Exercise instructions =>
Would you retype exactly the lines below, starting with the one that has "CITEȘTE MAI DEPARTE" and going on through the one that has "Bons Plans Amazon du Mardi 09", with no pictures and nothing else?

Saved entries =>
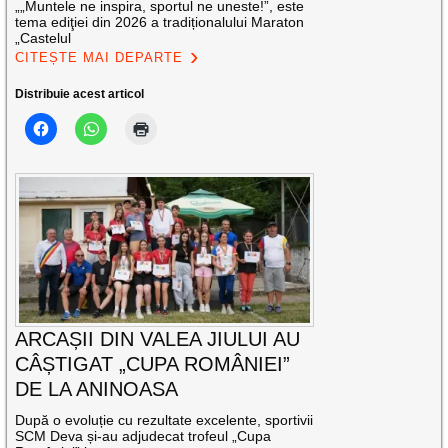
„„Muntele ne inspira, sportul ne uneste!”, este
tema ediţiei din 2026 a tradiționalului Maraton
„Castelul
CITEȘTE MAI DEPARTE
Distribuie acest articol
ARCAȘII DIN VALEA JIULUI AU
CÂȘTIGAT „CUPA ROMÂNIEI”
DE LA ANINOASA
După o evoluție cu rezultate excelente, sportivii
SCM Deva și-au adjudecat trofeul „Cupa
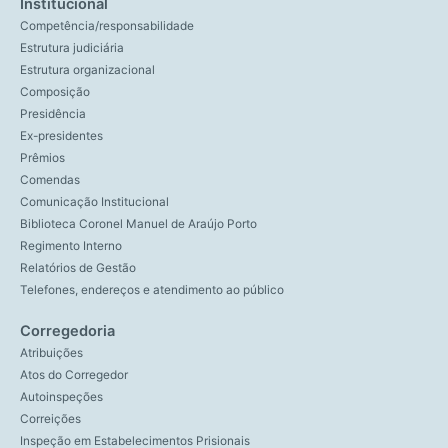
Institucional
Competência/responsabilidade
Estrutura judiciária
Estrutura organizacional
Composição
Presidência
Ex-presidentes
Prêmios
Comendas
Comunicação Institucional
Biblioteca Coronel Manuel de Araújo Porto
Regimento Interno
Relatórios de Gestão
Telefones, endereços e atendimento ao público
Corregedoria
Atribuições
Atos do Corregedor
Autoinspeções
Correições
Inspeção em Estabelecimentos Prisionais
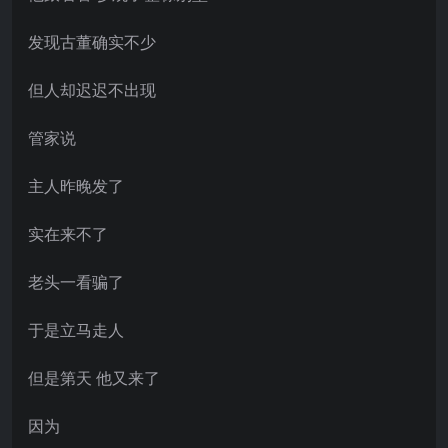
发现古董确实不少
但人却迟迟不出现
管家说
主人昨晚发了
实在来不了
老头一看骗了
于是立马走人
但是第天 他又来了
因为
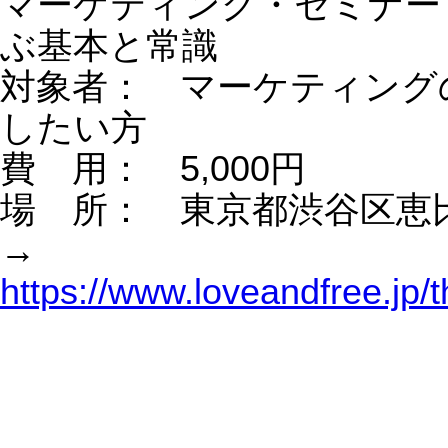
経営者が抱えるネット集客とAIの悩み｜何から始
めればいいのか？
AIにお勧めされやすいのは「インスタ」と
「YouTube」どっち？
AIに選ばれるAEOとは？SEOは絶対に必要。でも
それだけでは伸びない本当の理由、AI時代の集客戦略
AIが超便利になっても、”WEBマーケ”やらない社
長は、結局やらない。チャットGPT、Googleジェミニ
【マーケティング】なぜ牛丼チェーン（吉野家・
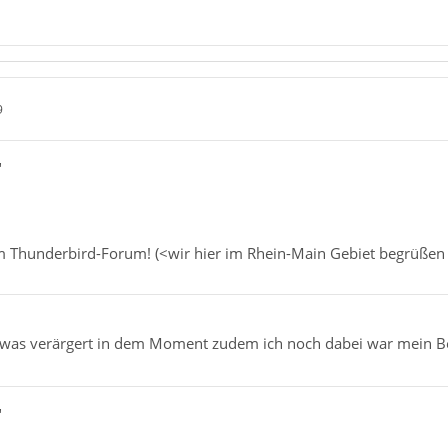
9
"
Thunderbird-Forum! (<wir hier im Rhein-Main Gebiet begrüßen un
etwas verärgert in dem Moment zudem ich noch dabei war mein B
"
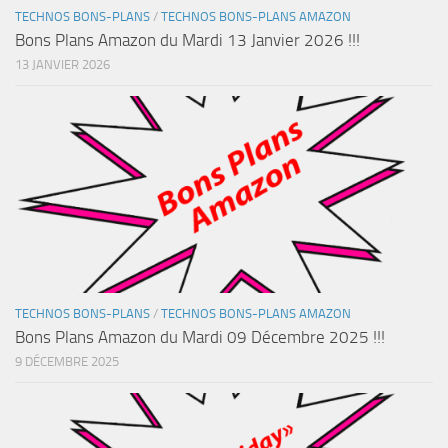
TECHNOS BONS-PLANS
/
TECHNOS BONS-PLANS AMAZON
Bons Plans Amazon du Mardi 13 Janvier 2026 !!!
13 JANVIER 2026
TECHNOS BONS-PLANS
/
TECHNOS BONS-PLANS AMAZON
Bons Plans Amazon du Mardi 09 Décembre 2025 !!!
9 DÉCEMBRE 2025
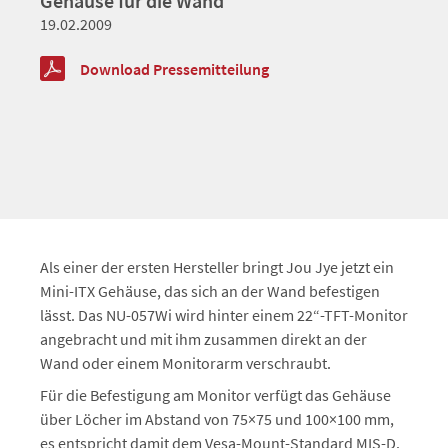
Gehäuse für die Wand
19.02.2009
Download Pressemitteilung
Als einer der ersten Hersteller bringt Jou Jye jetzt ein
Mini-ITX Gehäuse, das sich an der Wand befestigen
lässt. Das NU-057Wi wird hinter einem 22“-TFT-Monitor
angebracht und mit ihm zusammen direkt an der
Wand oder einem Monitorarm verschraubt.
Für die Befestigung am Monitor verfügt das Gehäuse
über Löcher im Abstand von 75×75 und 100×100 mm,
es entspricht damit dem Vesa-Mount-Standard MIS-D.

Expected output =>
CITEȘTE MAI DEPARTE
Distribuie acest articol
ARCAȘII DIN VALEA JIULUI AU
CÂȘTIGAT „CUPA ROMÂNIEI”
DE LA ANINOASA
După o evoluție cu rezultate excelente, sportivii
SCM Deva și-au adjudecat trofeul „Cupa
Institucional
Competência/responsabilidade
Estrutura judiciária
Estrutura organizacional
Composição
Presidência
Ex-presidentes
Prêmios
Comendas
Comunicação Institucional
Biblioteca Coronel Manuel de Araújo Porto
Regimento Interno
Relatórios de Gestão
Telefones, endereços e atendimento ao público
Corregedoria
Atribuições
Atos do Corregedor
Autoinspeções
Correições
Inspeção em Estabelecimentos Prisionais
发现古董确实不少
但人却迟迟不出现
管家说
主人昨晚发了
实在来不了
老头一看骗了
于是立马走人
但是第天 他又来了
因为
経営者が抱えるネット集客とAIの悩み｜何から始
めればいいのか？
AIにお勧めされやすいのは「インスタ」と
「YouTube」どっち？
AIに選ばれるAEOとは？SEOは絶対に必要。でも
それだけでは伸びない本当の理由、AI時代の集客戦略
AIが超便利になっても、”WEBマーケ”やらない社
長は、結局やらない。チャットGPT、Googleジェミニ
【マーケティング】なぜ牛丼チェーン（吉野家・
9
"
Thunderbird-Forum! (<wir hier im Rhein-Main Gebiet begrüßen un
etwas verärgert in dem Moment zudem ich noch dabei war mein B
"
TECHNOS BONS-PLANS
/
TECHNOS BONS-PLANS AMAZON
Bons Plans Amazon du Mardi 13 Janvier 2026 !!!
13 JANVIER 2026
TECHNOS BONS-PLANS
/
TECHNOS BONS-PLANS AMAZON
Bons Plans Amazon du Mardi 09 Décembre 2025 !!!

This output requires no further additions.